Open pgarrison opened 1 month ago

pgarrison commented 1 month ago

When I run Nuclei_localization.py I get the following error.

bioio_base.exceptions.UnsupportedFileFormatError: BioImage does not support the image: 'https://allencell.s3.amazonaws.com/aics/emt_timelapse_dataset/data/3500005827_9_collagenIV_segmentation_probability.ome.zarr'. You may need to install an extra format dependency. See our list of known plugins in the bioio README here: https://github.com/bioio-devs/bioio for a list of known plugins. You can also call the 'bioio.plugins.dump_plugins()' method to report information about currently installed plugins or the 'bioio.plugin_feasibility_report(image)' method to check if a specific image can be handled by the available plugins.
pgarrison commented 1 month ago

Strange, we already have bioio-ome-zarr as a dependency.
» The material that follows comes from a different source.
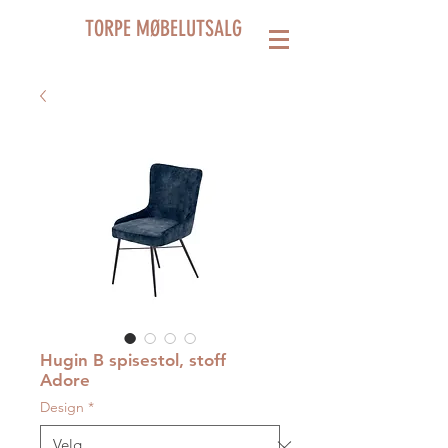
TORPE MØBELUTSALG
Hugin B spisestol, stoff
Adore
Design
*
This may be user error.

pgarrison commented 1 month ago

Related https://github.com/bioio-devs/bioio-ome-zarr/issues/28

pgarrison commented 1 month ago

Okay, I went down the wrong path: it's not a dependency issue, it's that there is no image at s3://allencell/aics/emt_timelapse_dataset/data/3500005827_9_collagenIV_segmentation_probability.ome.zarr

Investigation questions

Resolution tasks

Post-mortem questions

vianamp commented 1 month ago

@smishra3 we need your eye on this.

smishra3 commented 1 month ago

I double checked and there is no basement membrane segmentation for this id 3500005827_9.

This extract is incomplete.